There was help available for Congressmen now not only on projects but on personnel. A “local labor leader” in Scranton was employed by the General Accounting Office, Representative Patrick J. Boland informed Johnson; “will you kindly try to obtain [him] an increase in salary?” Another example of many requests in this area that Johnson handled had been addressed to Drewry first, by Representative John M. Houston of Kansas’ Fifth Congressional District. In a casual conversation in a corridor while the House had still been in session, Drewry had assured Houston that if a federal job for one of his constituents would help in his campaign, he would obtain it, but when Houston asked for a job for one W. W. Brown of Wichita, “who swings a lot of votes” because of his membership in a “very strong” United Commercial Travelers local, “and is out of work,” the chairman of the Congressional Campaign Committee was unable to deliver. But when his assistant, Cap Harding, appealed to Johnson for help, Johnson was able to deliver. Telephoning a bureaucrat in the Agriculture Department’s Office of Personnel, he sounded him out on what was immediately available, and persuaded him to make a call to a higher official who had a $2,400-a-year job open in the Federal Surplus Commodities Corporation. A wire went out to Houston informing him: AT REQUEST OF CONGRESSMAN LYNDON JOHNSON HAVE REQUESTED OUR REGIONAL DIRECTOR IN MILWAUKEE … TO FORWARD APPLICATION FOR EMPLOYMENT TO W. W. BROWN.
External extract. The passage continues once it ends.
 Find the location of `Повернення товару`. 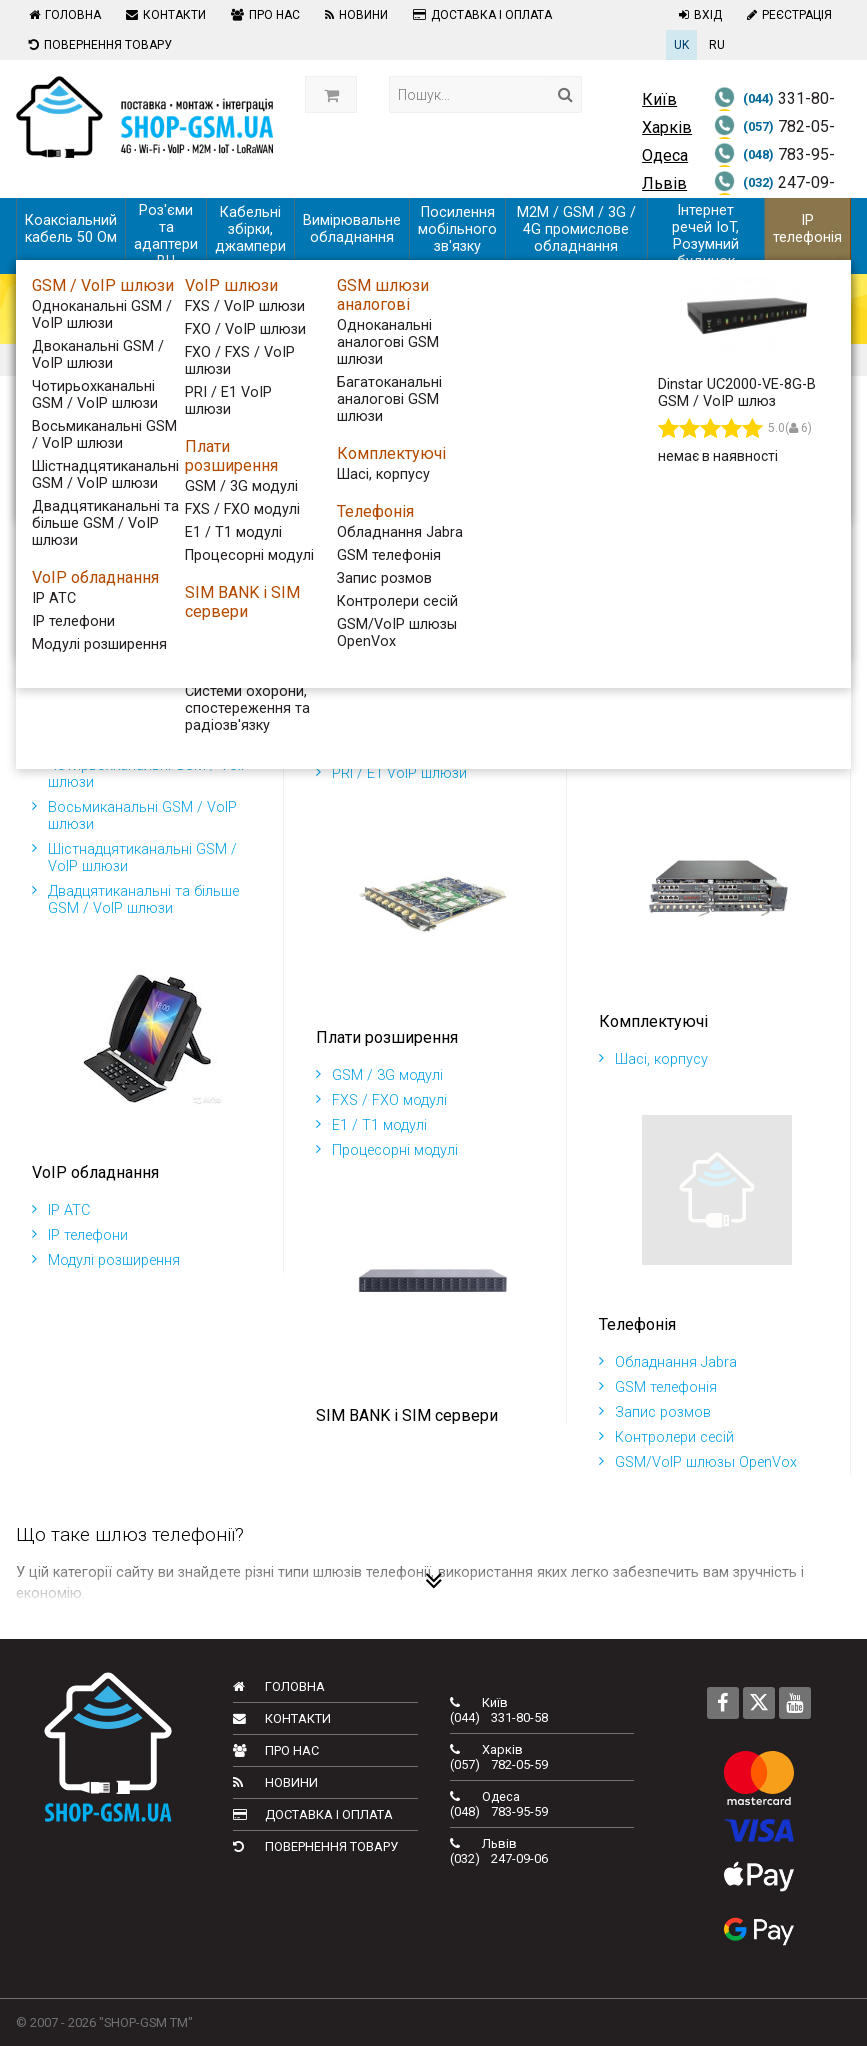 Повернення товару is located at coordinates (98, 45).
In other branches of political activity in which similarly urgent appeals came in from Congressmen, Johnson was also able to help. In the same letter in which he thanked Johnson for “sympathetically” helping him with various problems, Martin Smith added: “A new problem has arisen.” This problem was a strike that had tied up lumber mills in his district, and was arousing resentment toward the New Deal, which had encouraged the new militancy in organized labor; “As you well know,” Smith wrote Johnson,
“the President, the Administration and the M.C. [Members of Congress] are given the bulk of the blame for allowing such conditions to prevail.” Although this strike could be settled only by the labor leaders in New York, and Johnson didn’t know those leaders, Tommy Corcoran did; the introductions necessary for Johnson to get them on the phone were arranged, and the very day he was informed of Smith’s “new problem,” he was able to assure the Congressman the width of a continent away that he was working on the problem: TALKED TO LUBIN AND HILLMAN TODAY, THEY ARE DOING EVERYTHING POSSIBLE ON STRIKE.